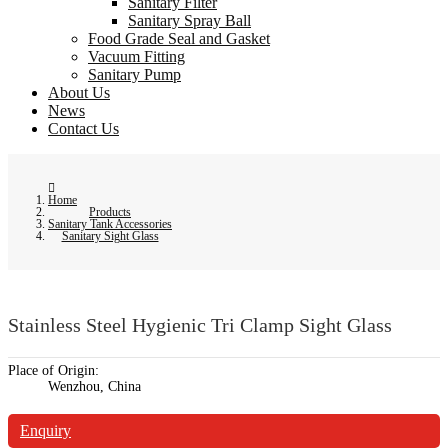
Sanitary Filter
Sanitary Spray Ball
Food Grade Seal and Gasket
Vacuum Fitting
Sanitary Pump
About Us
News
Contact Us
Home
Products
Sanitary Tank Accessories
Sanitary Sight Glass
Stainless Steel Hygienic Tri Clamp Sight Glass
Place of Origin:
Wenzhou, China
Enquiry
────────────────────────────────────────
[The problem]
In how many lines of the material does the string "Glass" appear? Reply with the number only.

[Solution to this task]
2